Escuramente preta

Pergunte sobre a infância de qualquer pessoa preta retinta e não se surpreenda se as dores chegarem antes mesmo do próprio conceito da infância. Sempre comento que pessoas pretas retintas estão no lugar da “não negação”, que opõe o “não lugar”.

Isso quer dizer que, pessoas escuras nunca tiveram a possibilidade de “se misturarem” ou a possibilidade de negar, descobrir a própria negritude. E isso diz muito como a sociedade que valoriza (va) o ser branco, o embraquecimento, trata (va) as pessoas que não se aproximavam do ideal europeu.

Só que o lugar da “não negação” não competia com a compreensão do que era ser negro como uma identidade positiva, para além do que se apresentava. Ao menos, comigo não seguiu por essa lógica.

Sempre soube que era preta e logo fui instruída à autodefesa. Fui orientada a dar respostas prontas (com 3 anos), mas que pouco diziam sobre o que eu compreendia de verdade. Entretanto, foi a primeira possibilidade de defesa e estratégia antirracista.

Pra ser sincera, eu nunca parei pra pensar o que significava ser uma preta escura. Eu nunca tive a oportunidade de entender o que significava ser escura por mim mesma. Esse conceito sempre foi uma percepção de terceiros, eu interpretava isso e adotava.

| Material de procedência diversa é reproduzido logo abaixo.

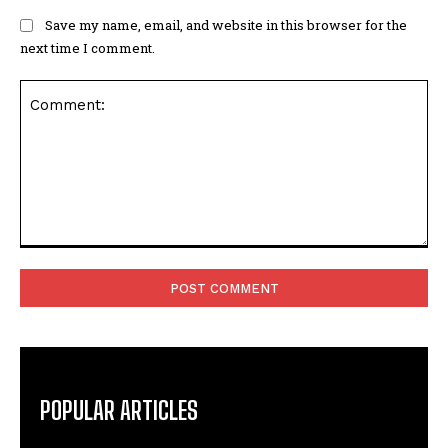
Save my name, email, and website in this browser for the
next time I comment.
Comment:
POPULAR ARTICLES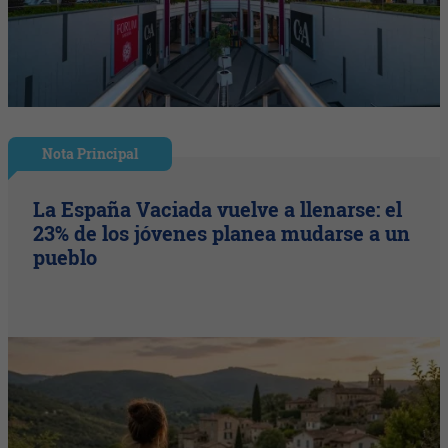
Nota Principal
La España Vaciada vuelve a llenarse: el
23% de los jóvenes planea mudarse a un
pueblo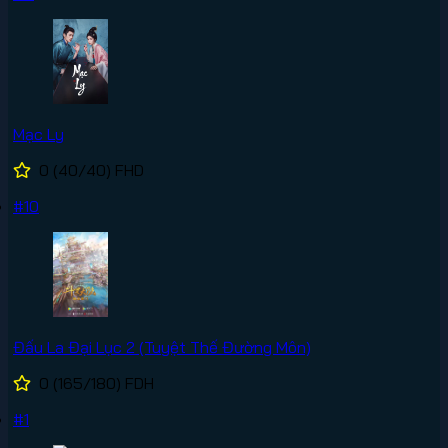
Mạc Ly
0
(40/40)
FHD
#10
Đấu La Đại Lục 2 (Tuyệt Thế Đường Môn)
0
(165/180)
FDH
#1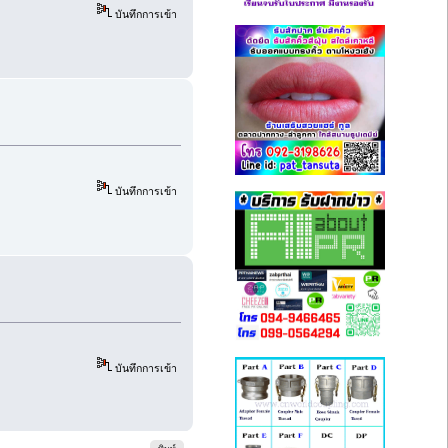
บันทึกการเข้า
บันทึกการเข้า
บันทึกการเข้า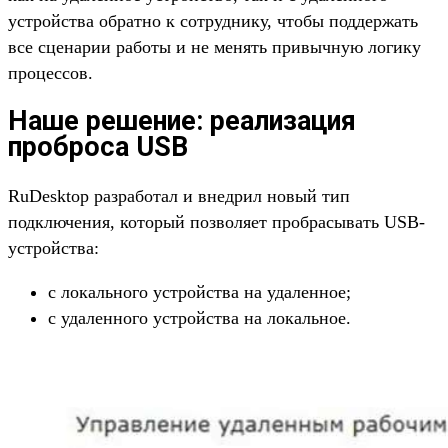
устройства обратно к сотруднику, чтобы поддержать
все сценарии работы и не менять привычную логику
процессов.
Наше решение: реализация
проброса USB
RuDesktop разработал и внедрил новый тип
подключения, который позволяет пробрасывать USB-
устройства:
с локального устройства на удаленное;
с удаленного устройства на локальное.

Logo, ser escura começou a ser um problema. A televisão me apresentava meninas brancas como as mais bonitas e me apresentava as meninas pretas menos escuras como “toleráveis, quase lá”, o que me colocava no lugar de “não possibilidade”. E como dói crescer sem figuras que pudessem fortalecer essa autoestima da Emile criança dos anos 90.

Emile criança
(Imagem: Acervo pessoal)

Em uma pesquisa rápida nas redes sociais, pessoas pretas escuras, em geral, comentaram que ainda estão no processo de aceitação das suas peles e que começaram a se ver positivamente atualmente. Que a infância foi um período violento e que as coisas seriam completamente diferentes se tivessem crescido com figuras pretas que afirmassem o quão positivo é abraçar a cultura/raça preta.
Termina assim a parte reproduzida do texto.